PROBLEM STATEMENT:
Transcribe exactly the lines below that begin at the line with "Video: Julius Peppers, Ronald Curry Among" and stop after the line with "Netherlands", leaving out every picture.

··· THE DATA

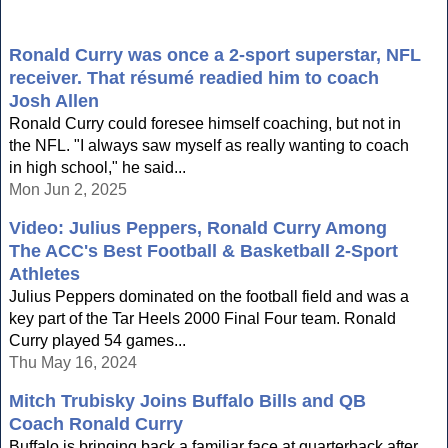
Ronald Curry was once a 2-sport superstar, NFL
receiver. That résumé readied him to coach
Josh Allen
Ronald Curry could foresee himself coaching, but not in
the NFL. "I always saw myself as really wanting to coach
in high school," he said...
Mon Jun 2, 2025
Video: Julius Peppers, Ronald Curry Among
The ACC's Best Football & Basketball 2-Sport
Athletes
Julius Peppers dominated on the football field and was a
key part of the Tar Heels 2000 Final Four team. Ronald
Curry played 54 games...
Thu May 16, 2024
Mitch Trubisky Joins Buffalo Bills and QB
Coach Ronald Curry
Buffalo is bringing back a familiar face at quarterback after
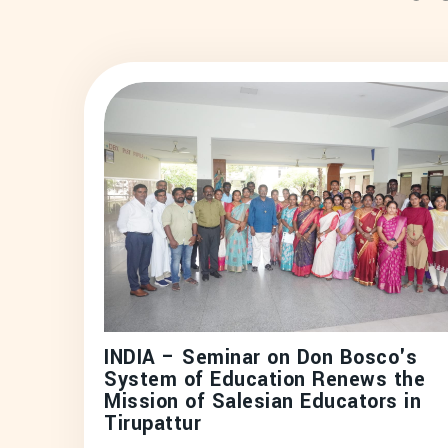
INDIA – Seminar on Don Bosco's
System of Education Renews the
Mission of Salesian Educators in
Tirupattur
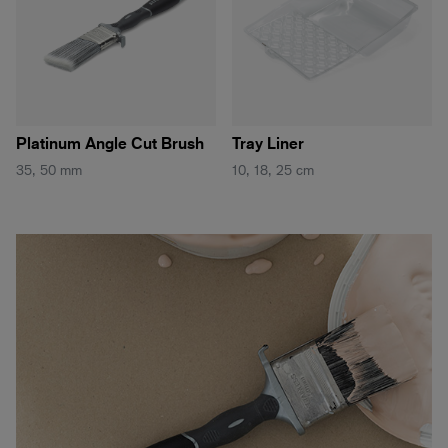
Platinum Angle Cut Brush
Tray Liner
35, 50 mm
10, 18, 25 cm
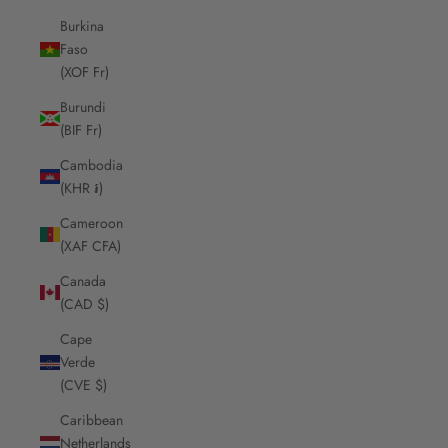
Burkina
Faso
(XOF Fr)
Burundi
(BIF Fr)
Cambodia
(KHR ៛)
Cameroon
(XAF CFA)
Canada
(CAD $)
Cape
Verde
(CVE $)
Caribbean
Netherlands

······
··· THE DATA

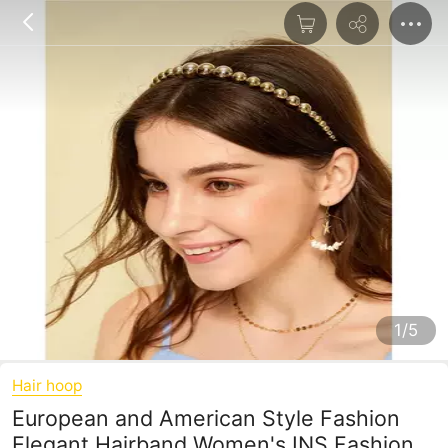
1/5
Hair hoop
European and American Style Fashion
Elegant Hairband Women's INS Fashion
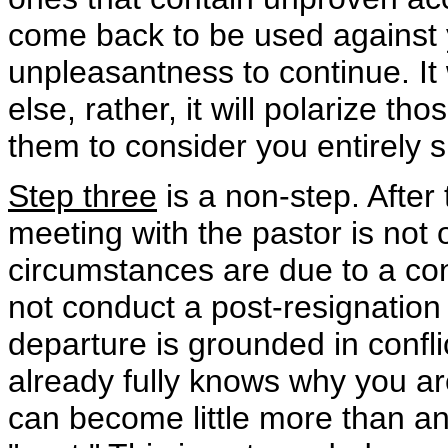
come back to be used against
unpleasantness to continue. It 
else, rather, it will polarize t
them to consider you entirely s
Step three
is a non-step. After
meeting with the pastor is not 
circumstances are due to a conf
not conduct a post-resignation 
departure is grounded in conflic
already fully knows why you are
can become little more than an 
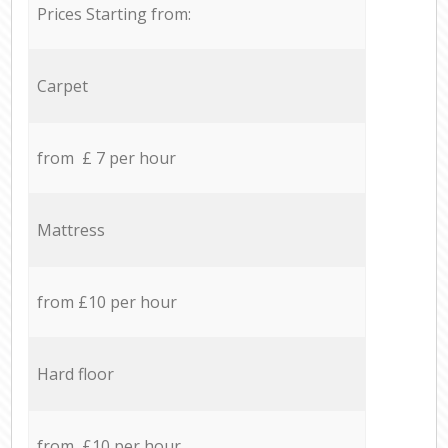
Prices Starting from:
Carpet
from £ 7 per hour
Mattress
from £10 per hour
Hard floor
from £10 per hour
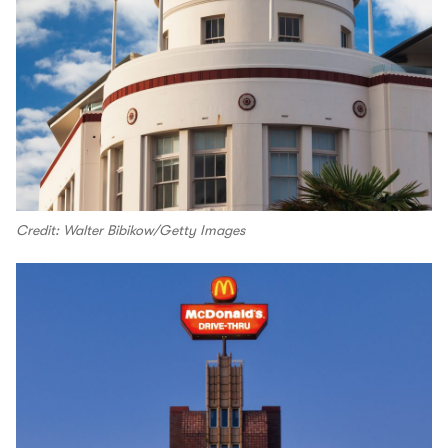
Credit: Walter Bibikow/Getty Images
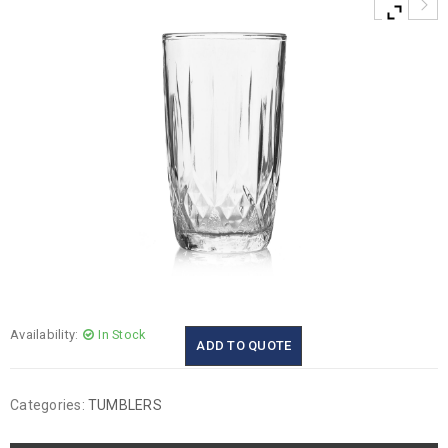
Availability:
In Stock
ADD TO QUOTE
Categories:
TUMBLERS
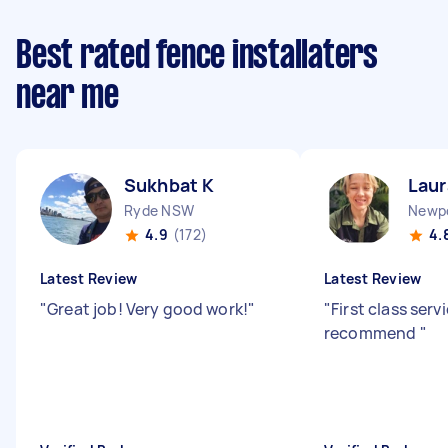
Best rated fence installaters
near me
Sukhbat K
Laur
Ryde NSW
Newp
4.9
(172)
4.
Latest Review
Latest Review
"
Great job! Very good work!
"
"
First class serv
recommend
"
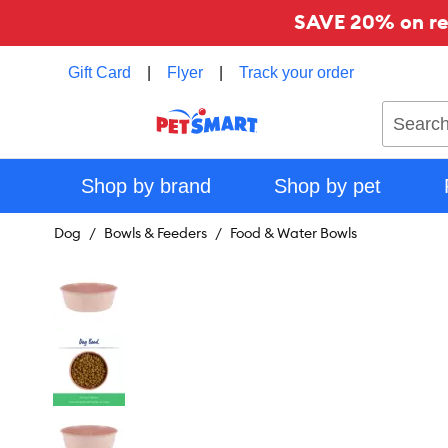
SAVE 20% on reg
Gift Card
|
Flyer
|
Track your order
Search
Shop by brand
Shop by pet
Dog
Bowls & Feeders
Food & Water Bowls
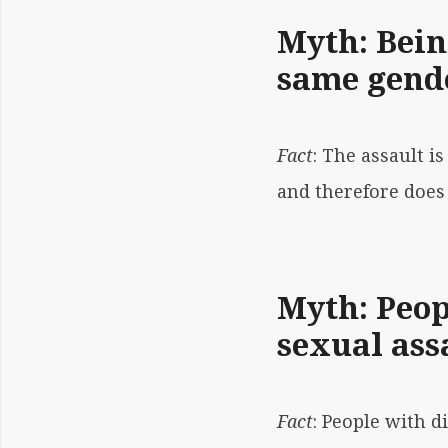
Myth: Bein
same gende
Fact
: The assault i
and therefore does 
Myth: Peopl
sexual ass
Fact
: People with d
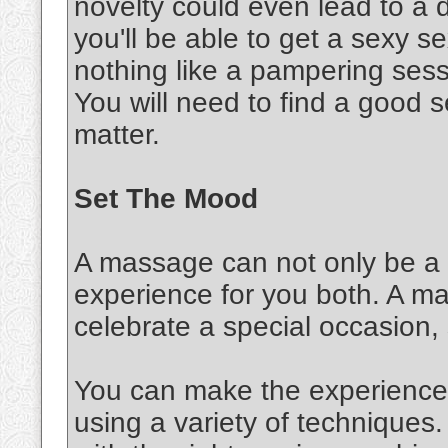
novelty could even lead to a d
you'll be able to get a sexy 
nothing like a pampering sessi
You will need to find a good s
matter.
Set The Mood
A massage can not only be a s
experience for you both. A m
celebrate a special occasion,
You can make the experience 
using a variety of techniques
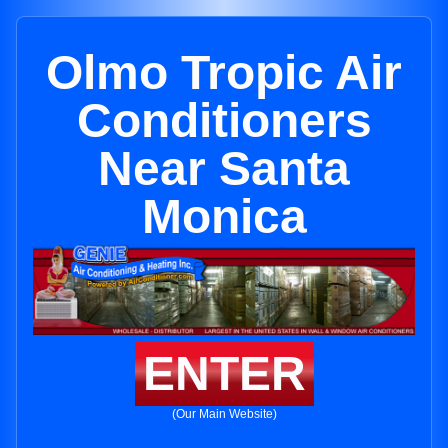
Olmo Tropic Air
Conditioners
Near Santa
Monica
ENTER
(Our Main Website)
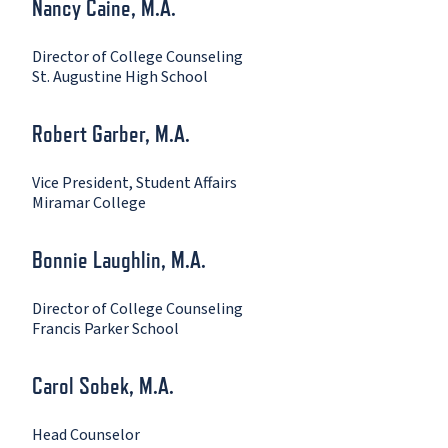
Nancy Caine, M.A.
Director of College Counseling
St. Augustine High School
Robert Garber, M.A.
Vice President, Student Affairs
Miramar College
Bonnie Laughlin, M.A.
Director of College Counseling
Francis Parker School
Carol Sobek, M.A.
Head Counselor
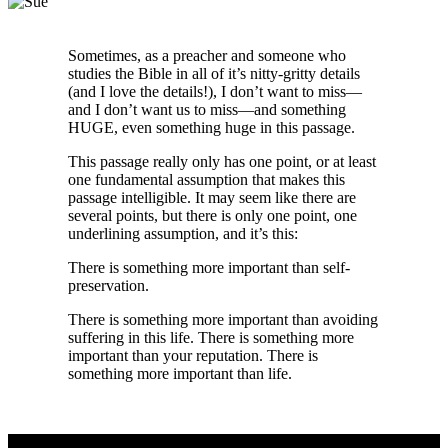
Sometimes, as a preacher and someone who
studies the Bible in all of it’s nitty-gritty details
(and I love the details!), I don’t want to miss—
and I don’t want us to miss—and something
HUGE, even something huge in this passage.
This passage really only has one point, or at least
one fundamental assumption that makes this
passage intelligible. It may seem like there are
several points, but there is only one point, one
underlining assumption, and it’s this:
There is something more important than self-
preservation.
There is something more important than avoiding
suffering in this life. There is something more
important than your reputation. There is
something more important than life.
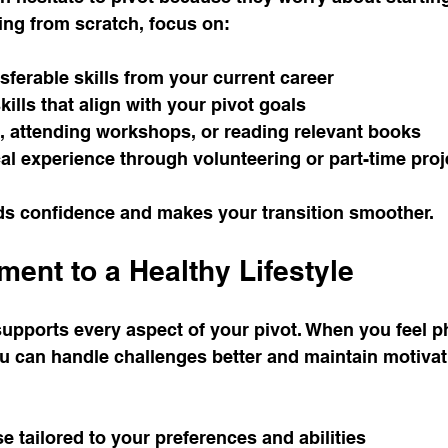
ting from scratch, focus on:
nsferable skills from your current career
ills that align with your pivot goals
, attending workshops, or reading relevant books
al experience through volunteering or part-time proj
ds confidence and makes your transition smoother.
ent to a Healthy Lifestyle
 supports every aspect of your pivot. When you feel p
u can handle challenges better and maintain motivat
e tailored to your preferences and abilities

······

EXERCISE RESULT:
Video: Julius Peppers, Ronald Curry Among
The ACC's Best Football & Basketball 2-Sport
Athletes
Julius Peppers dominated on the football field and was a
key part of the Tar Heels 2000 Final Four team. Ronald
Curry played 54 games...
Thu May 16, 2024
Mitch Trubisky Joins Buffalo Bills and QB
Coach Ronald Curry
Buffalo is bringing back a familiar face at quarterback after
INDIA – Seminar on Don Bosco's
System of Education Renews the
Mission of Salesian Educators in
Tirupattur
Platinum Angle Cut Brush
Tray Liner
35, 50 mm
10, 18, 25 cm
Burkina
Faso
(XOF Fr)
Burundi
(BIF Fr)
Cambodia
(KHR ៛)
Cameroon
(XAF CFA)
Canada
(CAD $)
Cape
Verde
(CVE $)
Caribbean
Netherlands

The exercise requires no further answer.